§ WORK ORDER
Copy the data that follows exactly. Include no pictures.

....................

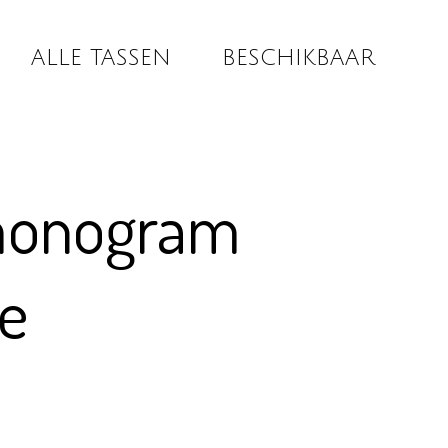
ALLE TASSEN
BESCHIKBAAR
monogram
e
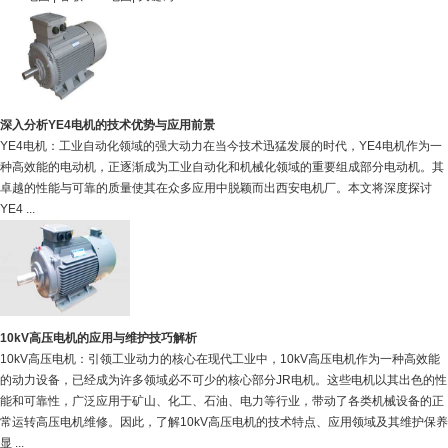
深入分析YE4电机的技术优势与应用前景
YE4电机：工业自动化领域的强大动力在当今技术迅猛发展的时代，YE4电机作为一
种高效能的电动机，正逐渐成为工业自动化和机械化领域的重要组成部分电动机。其
卓越的性能与可靠的质量使其在众多应用中脱颖而出西安电机厂。本文将深度探讨
YE4 ...
10kV高压电机的应用与维护技巧解析
10kV高压电机：引领工业动力的核心在现代工业中，10kV高压电机作为一种高效能
的动力设备，已经成为许多领域必不可少的核心部分JR电机。这些电机以其出色的性
能和可靠性，广泛应用于矿山、化工、石油、电力等行业，带动了各类机械设备的正
常运转高压电机维修。因此，了解10kV高压电机的技术特点、应用领域及其维护保养
显 ...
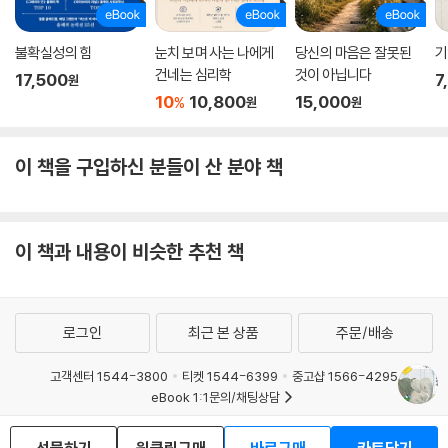
불확실성의 힘
눈치 보며 사는 나에게
당신의 마음은 잘못된
기
건네는 심리학
것이 아닙니다
17,500
7
원
10
10,800
15,000
%
원
원
이 책을 구입하신 분들이 산 분야 책
이 책과 내용이 비슷한 추천 책
로그인
최근 본 상품
주문/배송
고객센터 1544-3800
티켓 1544-6399
중고샵 1566-4295
eBook 1:1문의/채팅상담
예스이십사(주) 사업자 정보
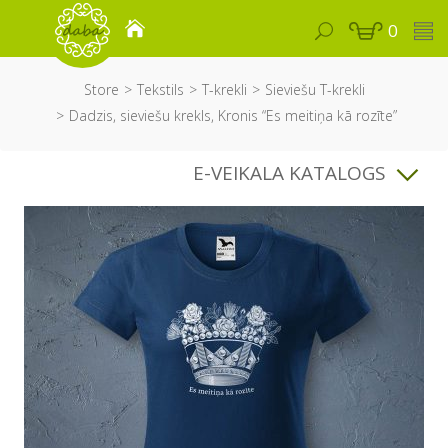
0
Store
Tekstils
T-krekli
Sieviešu T-krekli
Dadzis, sieviešu krekls, Kronis “Es meitiņa kā rozīte”
E-VEIKALA KATALOGS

....................

§ ANSWER
ALLE TASSEN
BESCHIKBAAR
monogram
e
深入分析YE4电机的技术优势与应用前景
YE4电机：工业自动化领域的强大动力在当今技术迅猛发展的时代，YE4电机作为一
种高效能的电动机，正逐渐成为工业自动化和机械化领域的重要组成部分电动机。其
卓越的性能与可靠的质量使其在众多应用中脱颖而出西安电机厂。本文将深度探讨
YE4 ...
10kV高压电机的应用与维护技巧解析
10kV高压电机：引领工业动力的核心在现代工业中，10kV高压电机作为一种高效能
的动力设备，已经成为许多领域必不可少的核心部分JR电机。这些电机以其出色的性
能和可靠性，广泛应用于矿山、化工、石油、电力等行业，带动了各类机械设备的正
常运转高压电机维修。因此，了解10kV高压电机的技术特点、应用领域及其维护保养
显 ...
불확실성의 힘
눈치 보며 사는 나에게
당신의 마음은 잘못된
기
건네는 심리학
것이 아닙니다
17,500
7
원
10
10,800
15,000
%
원
원
이 책을 구입하신 분들이 산 분야 책
이 책과 내용이 비슷한 추천 책
로그인
최근 본 상품
주문/배송
고객센터 1544-3800
티켓 1544-6399
중고샵 1566-4295
eBook 1:1문의/채팅상담
예스이십사(주) 사업자 정보
0
Store
Tekstils
T-krekli
Sieviešu T-krekli
Dadzis, sieviešu krekls, Kronis “Es meitiņa kā rozīte”
E-VEIKALA KATALOGS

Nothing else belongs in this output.